Gasoline Rainbow movie review (2024)

“Gasoline Rainbow” is a road film in its truest form. The best understanding we get of “home” are glimpses of high school IDs and peeks into childhood bedrooms as the teens prepare to leave them behind. Everything else is the open road. From abandoned towns to turbine fields and quick familial drop-ins amidst train hopping, “Gasoline Rainbow” poignantly conflates the experience of youth with the physicality of their vagabond endeavor.

We slowly learn a bit about each of the film’s characters, from alcoholic parents to immigration-based persecutions and feelings of racial isolation. Many individualized anxieties and hopes are spoken via voiceover on top of images of stunning landscapes. And while we may recognize who is speaking, the disembodiment of these deliveries lands us in the face of youth culture rather than sole feelings – the stories aren’t meant to be Nichole’s or Tony’s, but microcosms of what they’re all going through. 

These moments, as moving as they are, remain essential without being the film’s true color. They’re pieces of a puzzle in the broader portrait of Gen-Z youth. What is most impactful are the innocuous moments, conversations and nonverbal connections between the quintet and those they encounter. Their effortless emotional awareness colliding with their sometimes-indignant immaturity is constantly charming. Though you’re unlikely to recall every detail of dialogue, it’s the swarming feeling of familiarity, nostalgia, and spirit that stays with you. 

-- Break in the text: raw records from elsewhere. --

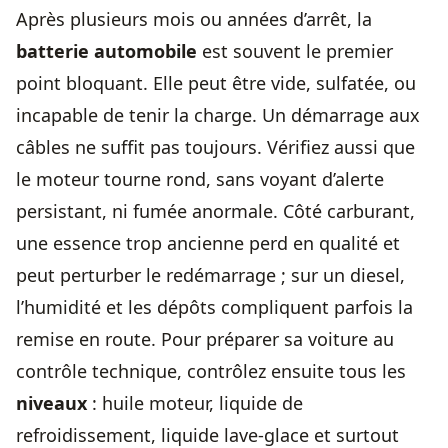
Après plusieurs mois ou années d’arrêt, la
batterie automobile
est souvent le premier
point bloquant. Elle peut être vide, sulfatée, ou
incapable de tenir la charge. Un démarrage aux
câbles ne suffit pas toujours. Vérifiez aussi que
le moteur tourne rond, sans voyant d’alerte
persistant, ni fumée anormale. Côté carburant,
une essence trop ancienne perd en qualité et
peut perturber le redémarrage ; sur un diesel,
l’humidité et les dépôts compliquent parfois la
remise en route. Pour
préparer sa voiture au
contrôle technique
, contrôlez ensuite tous les
niveaux
: huile moteur, liquide de
refroidissement, liquide lave-glace et surtout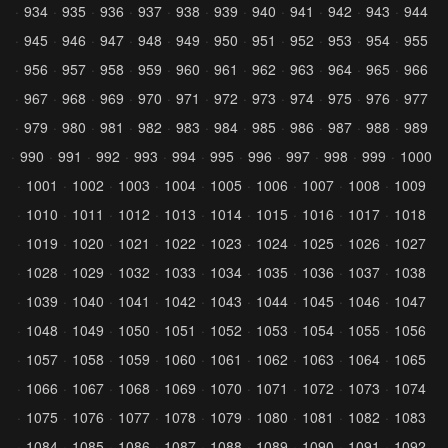
934
935
936
937
938
939
940
941
942
943
944
945
946
947
948
949
950
951
952
953
954
955
956
957
958
959
960
961
962
963
964
965
966
967
968
969
970
971
972
973
974
975
976
977
979
980
981
982
983
984
985
986
987
988
989
990
991
992
993
994
995
996
997
998
999
1000
1001
1002
1003
1004
1005
1006
1007
1008
1009
1010
1011
1012
1013
1014
1015
1016
1017
1018
1019
1020
1021
1022
1023
1024
1025
1026
1027
1028
1029
1032
1033
1034
1035
1036
1037
1038
1039
1040
1041
1042
1043
1044
1045
1046
1047
1048
1049
1050
1051
1052
1053
1054
1055
1056
1057
1058
1059
1060
1061
1062
1063
1064
1065
1066
1067
1068
1069
1070
1071
1072
1073
1074
1075
1076
1077
1078
1079
1080
1081
1082
1083
1084
1085
1086
1087
1088
1089
1090
1091
1092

The Ross brothers’ direction is romantic and, as expected, picturesque. Shots look like postcards you’d send on the road, and a few freeze frames drive this home. A consequential tribute to the landscape of the American West, the film’s framing and plot habitually home in on elements of scale: the kids walking a road lined by wind turbines, running out into seemingly endless expanses of desert, a partying beside the skeleton of a long-abandoned beached ship. They’re fractional in every environment, except within the van, actively driving, where the only thing that exists is them and opportunity. The minuteness of their forms, and of course, lives is always center stage, making their boastful displays of personality and wisdom all the more affecting.